Things even out a lot once you build up a decent arsenal from drops from the Lilith DLC itself, but the deeper I got into the Lilith DLC, the more obvious it became that the primary purpose of most of this DLC was to serve as an epilogue or even final episode to the Tales game I didn’t play. There’s a side quest where you memorialize Scooter who, wait, what the fuck, Scooter’s dead? I guess Scooter’s dead. Vaughn has some history with this guy Cassius, and we kill Cassius in the Lilith DLC, which, uh. I guess that might’ve had some impact on people who played Tales?

It’s fine that this DLC exists to tie up loose ends from a spin-off game while setting up the third – it’s DLC. This does make me nervous that Borderlands 3 is going to treat Tales as a full game in the series that the audience is expected to be familiar with, especially since Tales apparently killed Scooter, a fairly major NPC from the series.

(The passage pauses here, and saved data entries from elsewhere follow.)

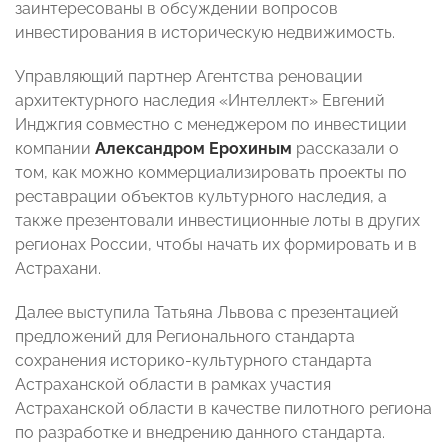
заинтересованы в обсуждении вопросов
инвестирования в историческую недвижимость.
Управляющий партнер Агентства реновации
архитектурного наследия «Интеллект» Евгений
Инджгия совместно с менеджером по инвестиции
компании
Александром Ерохиным
рассказали о
том, как можно коммерциализировать проекты по
реставрации объектов культурного наследия, а
также презентовали инвестиционные лоты в других
регионах России, чтобы начать их формировать и в
Астрахани.
Далее выступила Татьяна Львова с презентацией
предложений для Регионального стандарта
сохранения историко-культурного стандарта
Астраханской области в рамках участия
Астраханской области в качестве пилотного региона
по разработке и внедрению данного стандарта.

Am I gonna get a third of the way into Borderlands 3 and it’s gonna start exploring the fallout of that one time Janey Springs was kidnapped and converted into a cyber-assassin by the Maliwan corporation and killed her former girlfriend Athena and just sort of expect me to have played the game where all that crazy shit actually happened?

But my major problem with the Lilith DLC is that it acts like Lilith’s leadership of the Crimson Raiders following Roland’s death is in question, and then has her clumsily grow into a role by, uh, making a tactical decision that sacrifices the hub town of Sanctuary and then giving a heroic speech, neither of which are especially Roland-y things to do. The Lilith DLC, both in that it is properly called Commander Lilith and the Battle for Sanctuary and in that it opens and closes with beats from this character arc, is about Lilith growing into the role of leader of the Crimson Raiders. But I never got the feeling that this was ever in question? At the end of Borderlands 2 my impression is that Lilith’s leadership was not at all in dispute, and she certainly doesn’t seem to have any inability to make hard tactical decisions in a hurry (particularly since Sanctuary was fully evacuated when she sacrificed it, so it was a purely sentimental loss to defeat this week’s planet-killing supervillain – it was actually a pretty easy call) nor is there any indication that Lilith’s legitimacy is doubted by the other Crimson Raiders or that she lacks confidence in her ability to lead. And her speech at the end doesn’t really resemble anything Roland ever said.

And if they’d just let Lilith’s presumptive succession of Roland stand without drawing attention to it, they could’ve branded this DLC as a continuation of Tales and it would’ve been way less jarring for all these characters and events I’d never heard of to be getting the spotlight.